SIEGEL: But did you not buy the argument that it was about Nebraska's objections to where the pipeline was supposed to go?
HEITKAMP: No. I never bought that argument. I think this argument is about opposition to tar sand oil development up in Canada, which to me shouldn't stop the pipeline.
SIEGEL: Well what about the argument, should we be increasing our reliance on fossil fuels at this stage of our national development even if the bulk of the environmental impact might be north of the border?
HEITKAMP: Well, I will tell you this. The way I look at this issue is increasing our energy independence in North America. We still import a fair amount of oil. I think anything that we can do to reduce those imports, grow our refinery capacity in this country adds to our national security and I think improves the quality of our economy. Now, with that said, I definitely think we need to be taking a look at a moderate kind of policy that also includes renewables. We need to get everybody together and include everything and quit putting politics in the energy policy.
SIEGEL: You know, we heard from out reporters in North Dakota throughout this campaign, said, Heidi Heitkamp is running very well way ahead of President Obama, obviously, in North Dakota. And part of it, as everyone says, she's just a really good, nice person. I just wonder if that's your interpretation of why you succeeded. Or if not, what do you think is the main reason that you are able to rescue a Democratic seat in the Senate?
HEITKAMP: I put it this way. Yes, you know, I hope people like me, but more important to me is that they knew me. I've been visible and active for a lot of years in North Dakota. And when the ads came saying Heidi Heitkamp is this person, because people know you - they don't always agree with you, and they may not always like you, but they know you - they go, well, I don't believe that. And so it made me a little immune to a lot of the, I think, very direct and negative attacks.

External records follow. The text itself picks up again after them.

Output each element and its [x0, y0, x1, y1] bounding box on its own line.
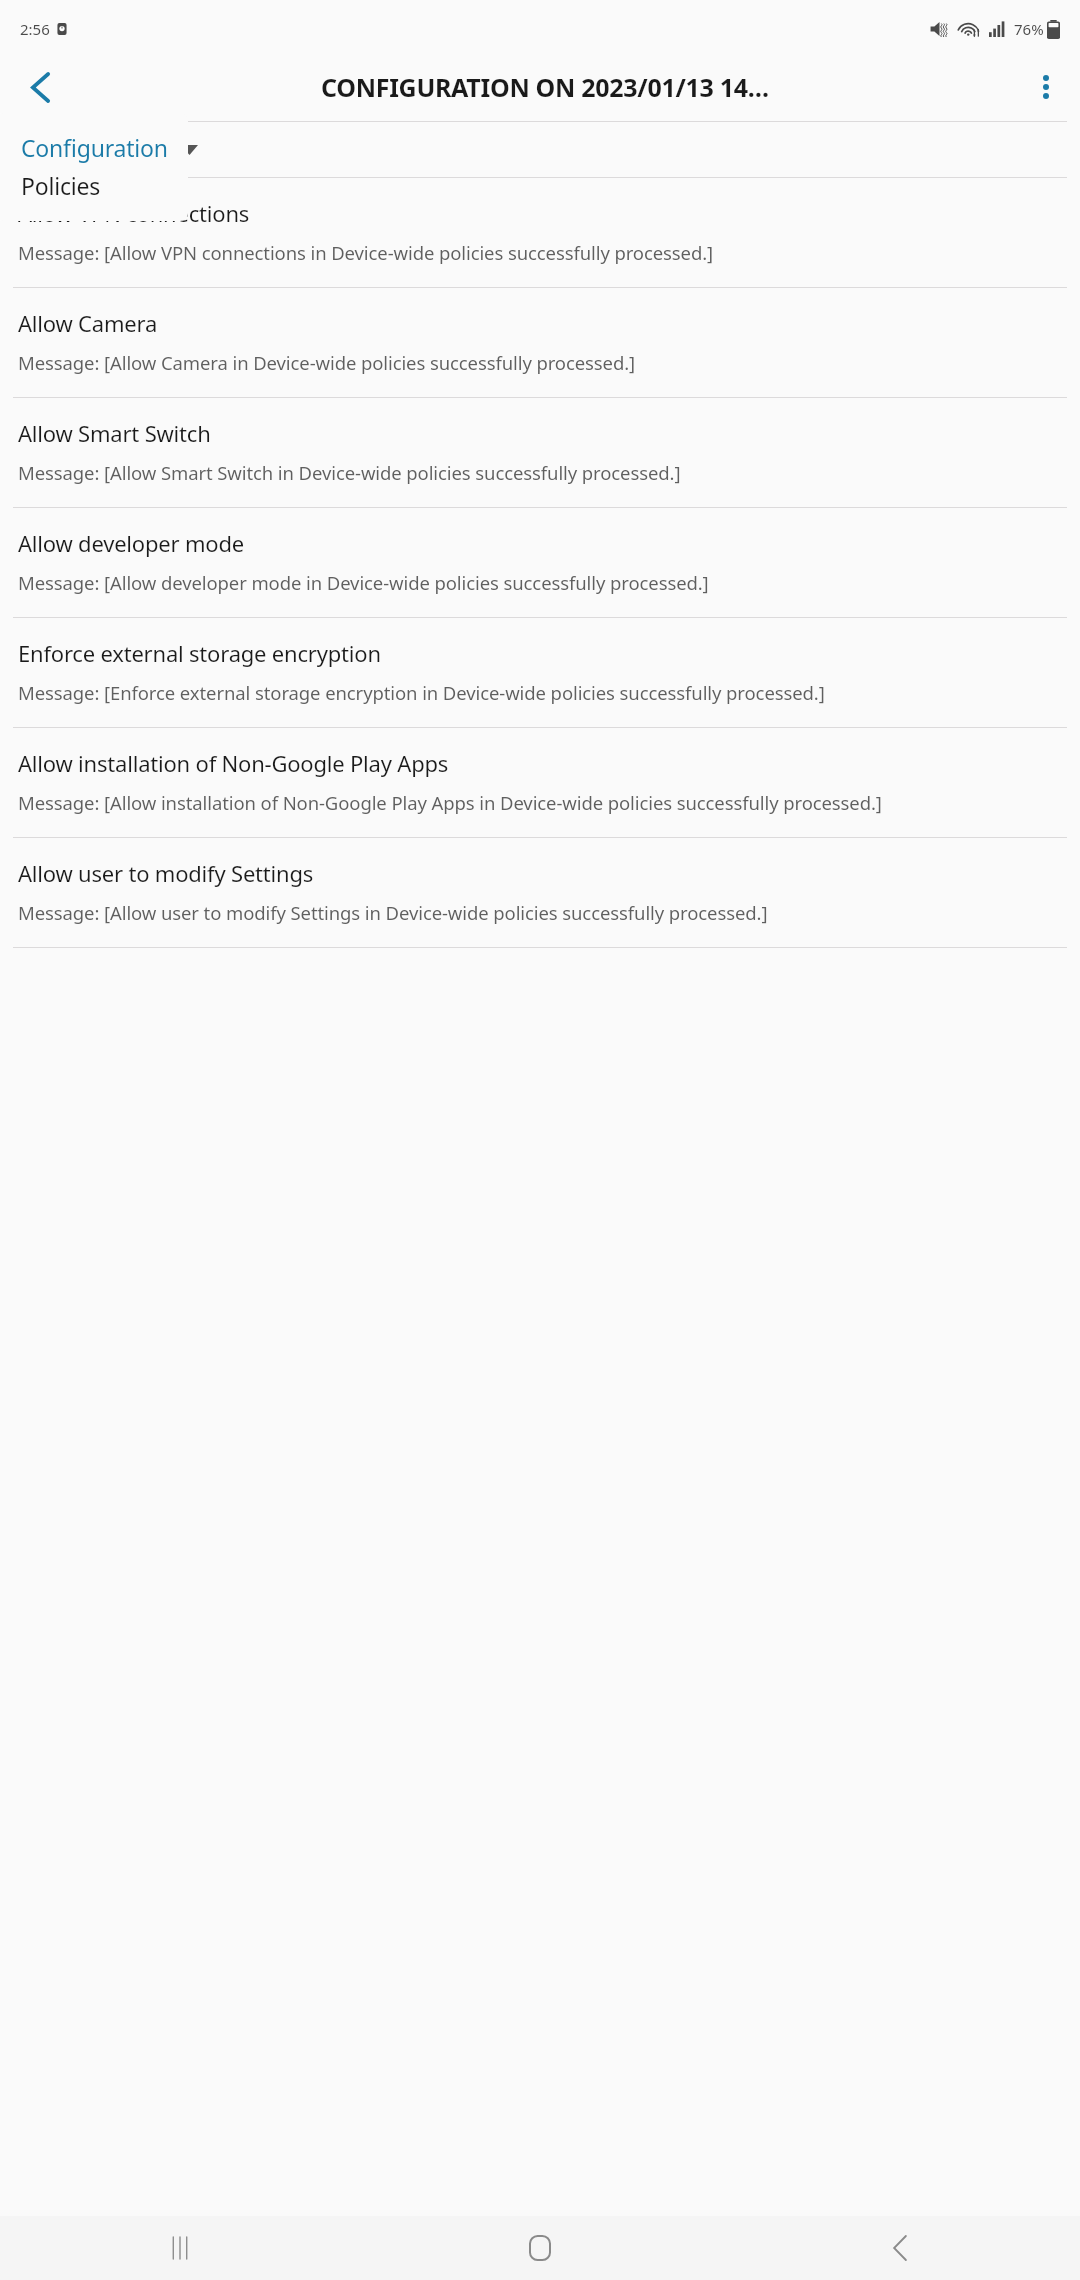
staticText: Message: [Allow Smart Switch in Device-w…: [18, 460, 681, 485]
staticText: Message: [Enforce external storage encry…: [18, 680, 825, 705]
staticText: Enforce external storage encryption: [18, 638, 381, 668]
button[interactable]: Back: [14, 61, 66, 113]
button[interactable]: Allow installation of Non-Google Play Ap…: [0, 728, 1080, 837]
staticText: Message: [Allow user to modify Settings …: [18, 900, 768, 925]
staticText: 76%: [1014, 19, 1044, 39]
staticText: Allow Smart Switch: [18, 418, 211, 448]
staticText: Message: [Allow Camera in Device-wide po…: [18, 350, 636, 375]
staticText: CONFIGURATION ON 2023/01/13 14…: [321, 70, 769, 104]
staticText: Message: [Allow installation of Non-Goog…: [18, 790, 882, 815]
staticText: Allow installation of Non-Google Play Ap…: [18, 748, 449, 778]
staticText: Message: [Allow developer mode in Device…: [18, 570, 709, 595]
button[interactable]: [0, 122, 1080, 177]
button[interactable]: More options: [1020, 61, 1072, 113]
staticText: Configuration results: [21, 132, 188, 166]
staticText: Allow Camera: [18, 308, 158, 338]
button[interactable]: Allow Smart Switch: [0, 398, 1080, 507]
button[interactable]: Back: [868, 2216, 932, 2280]
button[interactable]: Home: [508, 2216, 572, 2280]
button[interactable]: Allow VPN connections: [0, 178, 1080, 287]
staticText: Allow VPN connections: [18, 198, 250, 228]
button[interactable]: Enforce external storage encryption: [0, 618, 1080, 727]
button[interactable]: Allow Camera: [0, 288, 1080, 397]
staticText: 2:56: [20, 19, 50, 39]
staticText: Message: [Allow VPN connections in Devic…: [18, 240, 714, 265]
button[interactable]: Recents: [148, 2216, 212, 2280]
staticText: Allow user to modify Settings: [18, 858, 314, 888]
button[interactable]: Policies received: [0, 170, 188, 204]
staticText: Policies received: [21, 170, 188, 204]
button[interactable]: Allow user to modify Settings: [0, 838, 1080, 947]
button[interactable]: Allow developer mode: [0, 508, 1080, 617]
staticText: Allow developer mode: [18, 528, 244, 558]
button[interactable]: Configuration results: [0, 132, 188, 166]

SIEGEL: I thought everyone in North Dakota knows everyone else in North Dakota.
HEITKAMP: It's one degree of separation. If we don't know someone, we both know someone we do know.
SIEGEL: Well, Senator-elect Heidi Heitkamp, congratulations on your election and thanks for talking with us today.
HEITKAMP: You bet. Thank you.
SIEGEL: That's Heidi Heitkamp, the Democratic senator-elect from the state of North Dakota.